Manifestantes criticam reforma da Previdência aprovada há duas semanas por manobra controversa do governo

A França é palco do décimo dia de fortes protestos contra a impopular reforma da Previdência do presidente Emmanuel Macron, aprovada por decreto há duas semanas após uma manobra controversa do governo. 

A reforma, que aumenta a idade mínima para aposentadoria de 62 para 64 anos, levou 750 mil pessoas às ruas na França nesta terça-feira, segundo o Ministério do Interior. Em Paris, estimativas da polícia parisiense indicam 93 mil participantes, embora a Confederação Geral do Trabalho (CGT) tenha apontado 450 mil.

Manifestantes atearam fogo em pilhas de lixo, que acumularam na capital em decorrência das três semanas de greve municipal dos garis, que suspenderam a paralisação nesta terça. De acordo com o Ministério do Interior, 201 foram detidas ao redor do país — 55 em Paris. Houve confrontos com a polícia em diversas cidades, deixando 175 agentes feridos.

As autoridades fecharam os arredores da Torre Eiffel, principal ponto turístico da cidade, nesta terça-feira. O Arco do Triunfo, no alto do Champs-Elysées, e o Palácio de Versalhes também estão com as entradas bloqueadas. O Louvre, museu mais movimentado do mundo, está fechado desde segunda-feira pelos próprios funcionários, que protestam contra a reforma da Previdência.

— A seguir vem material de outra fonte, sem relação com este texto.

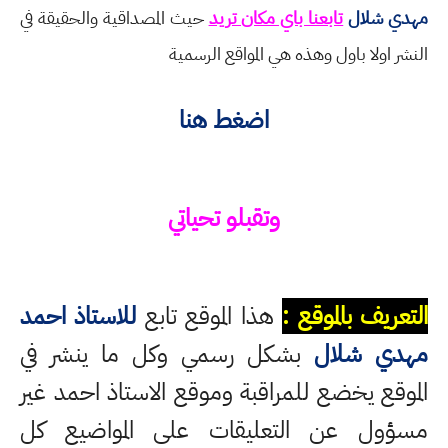
مهدي شلال
تابعنا باي مكان تريد
حيث المصداقية والحقيقة في
النشر اولا باول وهذه هي المواقع الرسمية
اضغط هنا
وتقبلو تحياتي
التعريف بالموقع :
هذا الموقع تابع
للاستاذ احمد
مهدي شلال
بشكل رسمي وكل ما ينشر في
الموقع يخضع للمراقبة وموقع الاستاذ احمد غير
مسؤول عن التعليقات على المواضيع كل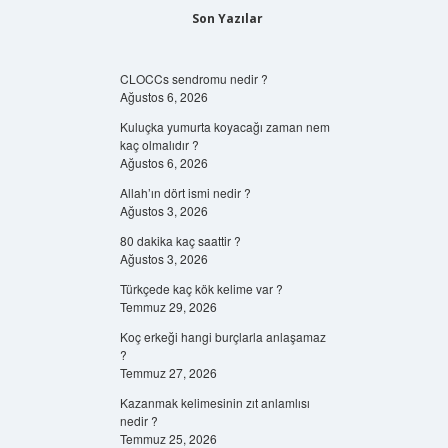
Son Yazılar
CLOCCs sendromu nedir ?
Ağustos 6, 2026
Kuluçka yumurta koyacağı zaman nem
kaç olmalıdır ?
Ağustos 6, 2026
Allah’ın dört ismi nedir ?
Ağustos 3, 2026
80 dakika kaç saattir ?
Ağustos 3, 2026
Türkçede kaç kök kelime var ?
Temmuz 29, 2026
Koç erkeği hangi burçlarla anlaşamaz
?
Temmuz 27, 2026
Kazanmak kelimesinin zıt anlamlısı
nedir ?
Temmuz 25, 2026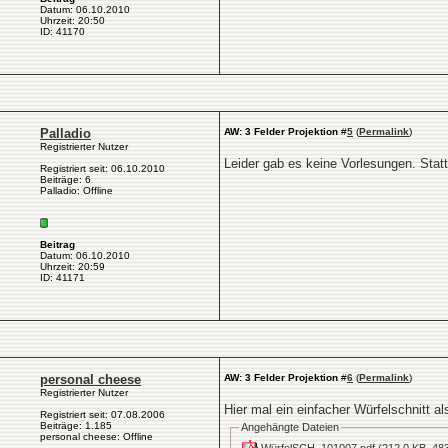
Datum: 06.10.2010
Uhrzeit: 20:50
ID: 41170
Palladio
AW: 3 Felder Projektion
#
5
(
Permalink
)
Registrierter Nutzer
Leider gab es keine Vorlesungen. Sta
Registriert seit: 06.10.2010
Beiträge: 6
Palladio: Offline
Beitrag
Datum: 06.10.2010
Uhrzeit: 20:59
ID: 41171
personal cheese
AW: 3 Felder Projektion
#
6
(
Permalink
)
Registrierter Nutzer
Hier mal ein einfacher Würfelschnitt al
Registriert seit: 07.08.2006
Beiträge: 1.185
Angehängte Dateien
personal cheese: Offline
WürfelSCH_101007.pdf
(212,0 KB, 483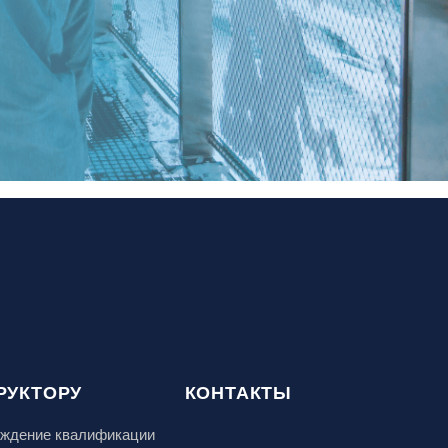
РУКТОРУ
КОНТАКТЫ
ждение квалификации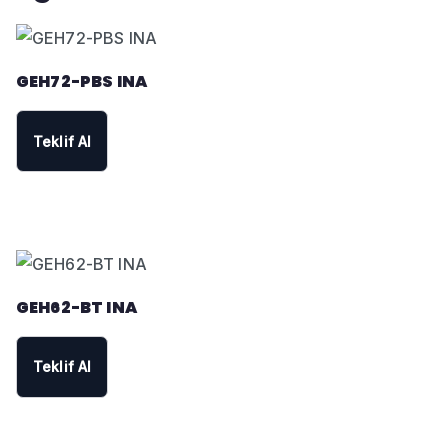
GEH72-PBS INA
Teklif Al
GEH62-BT INA
Teklif Al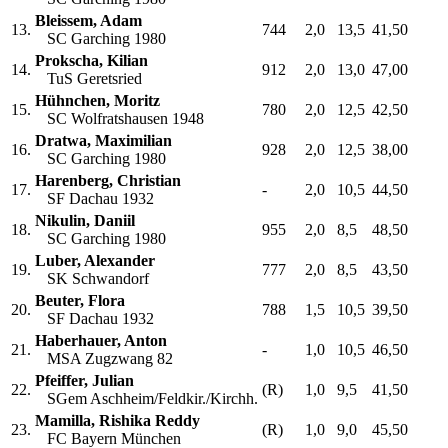
Bleissem, Adam
13.
744
2,0
13,5
41,50
SC Garching 1980
Prokscha, Kilian
14.
912
2,0
13,0
47,00
TuS Geretsried
Hühnchen, Moritz
15.
780
2,0
12,5
42,50
SC Wolfratshausen 1948
Dratwa, Maximilian
16.
928
2,0
12,5
38,00
SC Garching 1980
Harenberg, Christian
17.
-
2,0
10,5
44,50
SF Dachau 1932
Nikulin, Daniil
18.
955
2,0
8,5
48,50
SC Garching 1980
Luber, Alexander
19.
777
2,0
8,5
43,50
SK Schwandorf
Beuter, Flora
20.
788
1,5
10,5
39,50
SF Dachau 1932
Haberhauer, Anton
21.
-
1,0
10,5
46,50
MSA Zugzwang 82
Pfeiffer, Julian
22.
(R)
1,0
9,5
41,50
SGem Aschheim/Feldkir./Kirchh.
Mamilla, Rishika Reddy
23.
(R)
1,0
9,0
45,50
FC Bayern München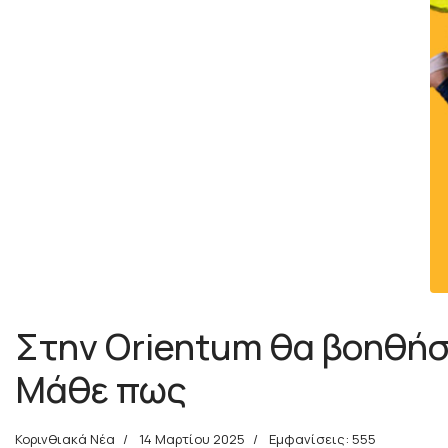
Στην Orientum θα βοηθήσο
Μάθε πως
Κορινθιακά Νέα
14 Μαρτίου 2025
Εμφανίσεις: 555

O Ministério do Interior mobilizou um contingente de 13 mil policiais para conter possíveis atos de violência — 10 mil só na capital francesa. Segundo o ministro da pasta, Gérald Darmanin, esta é uma "operação de segurança sem precedentes", levantando suspeitas sobre a presença de "mais de 10 mil radicais, alguns vindos do exterior" em Paris.

Representantes intersindicais convocaram novos protestos para a próxima quinta-feira. Segundo eles, somando-se manifestantes e grevistas, "mais de 2 milhões" de franceses expressaram sua rejeição à reforma.

As manifestações também suspenderam os voos nos aeroportos de Montpellier e Quimper durante a manhã e parte da tarde. Devido à greve dos controladores de avião, o governo pediu que 20% dos voos para Paris, Marselha, Toulouse e Bordeaux fossem cancelados preventivamente até quarta-feira. A paralisação da categoria, no entanto, também afeta os centros de controle que administram o espaço aéreo francês, impactando todo o tráfego europeu.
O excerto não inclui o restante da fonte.